La révision d'un procès pénal est donc rare, d'autant plus rare que la loi du 17 mai 2011 a modifié l'article 623 du code de procédure pénale, pour permettre au Président de la commission de révision de rejeter par ordonnance motivée toute demande "manifestement irrecevable". Cet examen préalable par une commission de révision peut donc interrompre immédiatement et durablement la procédure. A l'inverse, elle peut aussi conduire à prouver l'innocence du condamné, puisque cette commission peut prendre des actes d'instruction. Elle peut même décider la suspension de l'exécution de la condamnation, lorsque la probabilité du succès de la demande en révision apparaît très élevée, par exemple lorsqu'un tiers est passé aux aveux, ou lorsque la victime s'est rétractée.

Le renvoi

Reste que la décision de révision elle même pose tout de même un problème. D'une manière générale, la Cour de révision décide la révision et procède au renvoi devant une Cour d'assises pour un nouveau procès. Cette procédure résulte de la distinction entre le rescindant et le rescisoire, qui signifie que la Cour de révision se prononce exclusivement sur les cas d'annulation de la procédure, et que la Cour d'assises doit intervenir de nouveau pour proclamer la vérité judiciaire, à partir des faits de l'espèce. 
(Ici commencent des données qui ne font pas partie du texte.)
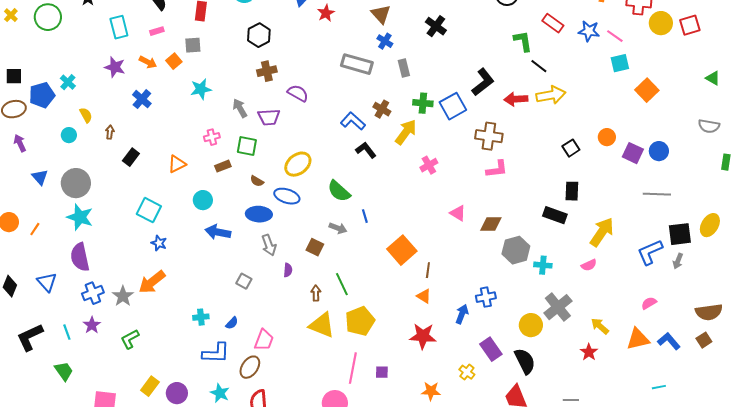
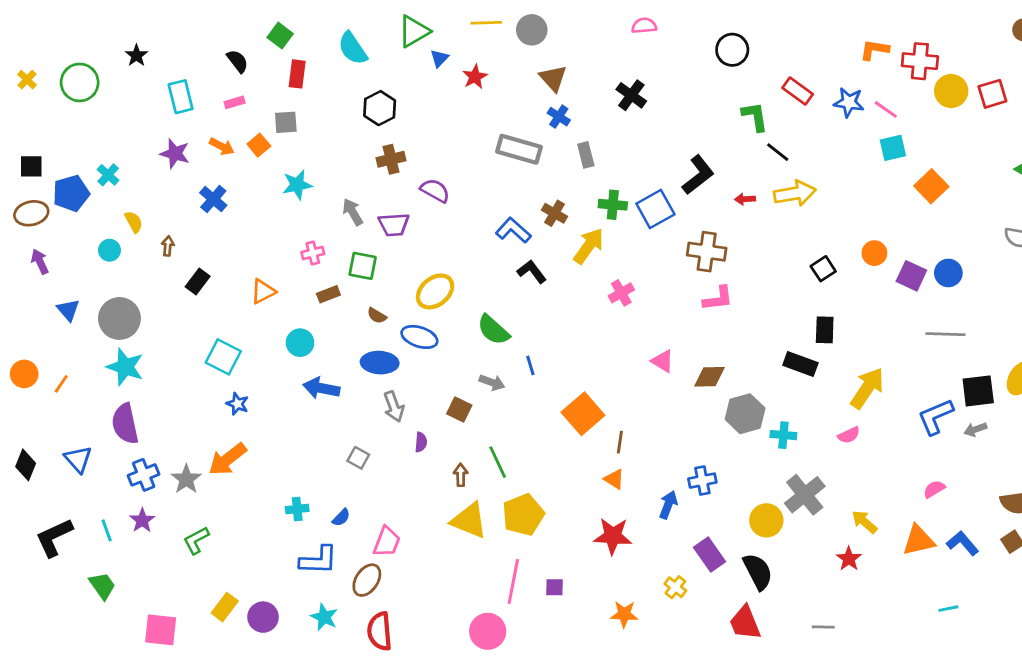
red arrow: (516, 99) -> (745, 199), size x0.6
gray arrow: (678, 261) -> (975, 429), turned 49

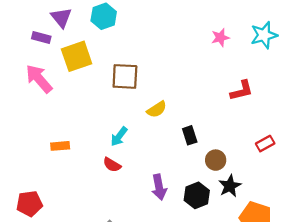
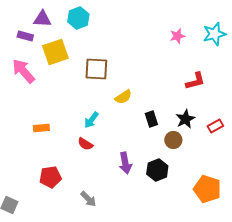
purple triangle: (61, 17) -> (42, 19), turned -48
black star: (230, 186) -> (185, 119), moved
red pentagon: (29, 204) -> (50, 177), moved

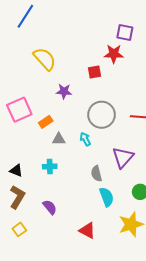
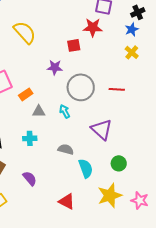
purple star: (64, 91) -> (55, 67), moved
purple triangle: (123, 157) -> (102, 129), turned -30
gray semicircle: (96, 174) -> (66, 149), moved, turned 119

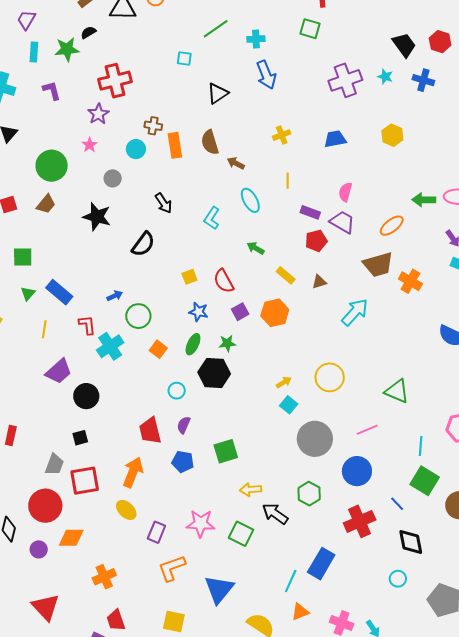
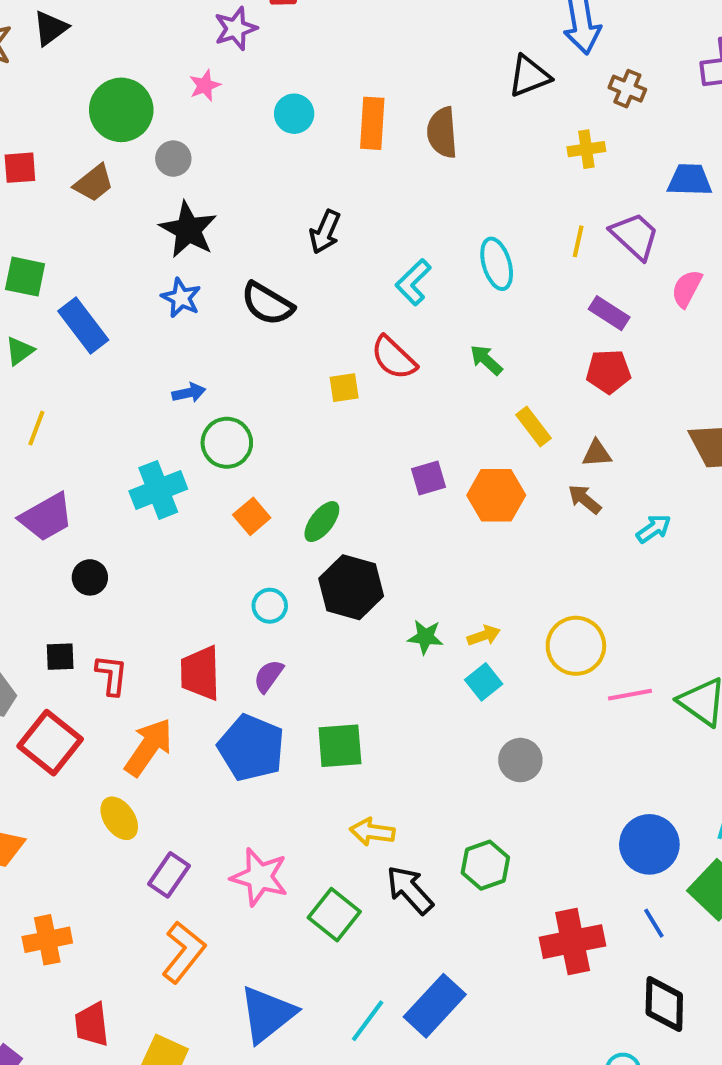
black triangle: (218, 93) -> (529, 76), moved
brown cross: (153, 126) -> (627, 89), moved
brown arrow: (236, 163) -> (585, 499), moved
gray circle: (113, 178) -> (173, 159), moved
black arrow: (164, 203) -> (325, 232), turned 45
purple trapezoid: (342, 222) -> (635, 236), moved
black semicircle: (143, 244) -> (267, 304), turned 72
red semicircle: (224, 281) -> (394, 358), moved, turned -30
blue rectangle: (59, 292) -> (83, 326), moved
blue star: (199, 312) -> (181, 298), moved
cyan arrow: (355, 312) -> (654, 529), size x0.6
red L-shape: (87, 325) -> (112, 675), moved
green star: (227, 343) -> (425, 637), moved
black circle: (86, 396) -> (90, 577), size x0.7
pink line: (367, 430) -> (630, 695), moved
gray circle: (315, 439) -> (520, 760), size x0.6
blue pentagon: (183, 462) -> (251, 748), size x1.5
blue circle: (357, 471) -> (649, 844), moved
red square: (85, 481) -> (50, 743), turned 36
blue rectangle: (321, 564) -> (435, 1006), moved
orange L-shape: (172, 568) -> (184, 952), turned 136
cyan line: (291, 581) -> (368, 1021), moved
red trapezoid: (116, 620) -> (92, 1024), moved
Le problème est que les justiciables, et plus généralement l'opinion publique, ne comprennent pas très bien la distinction entre le rescindant et le rescisoire. Ils ne voient donc pas la raison pour laquelle on procède à de nouveaux débats pour prononcer une innocence judiciaire déjà établie. Ceci alors même que la loi autorise une annulation sans renvoi, lorsqu'il est impossible de procéder à de nouveaux débats, par exemple lorsque le condamné est décédé ou les faits prescrits. Serait-il totalement impossible de généraliser ce principe de l'annulation sans renvoi, et d'épargner à celui ou celle qui est déjà victime d'une erreur judiciaire une ultime comparution devant les juges ?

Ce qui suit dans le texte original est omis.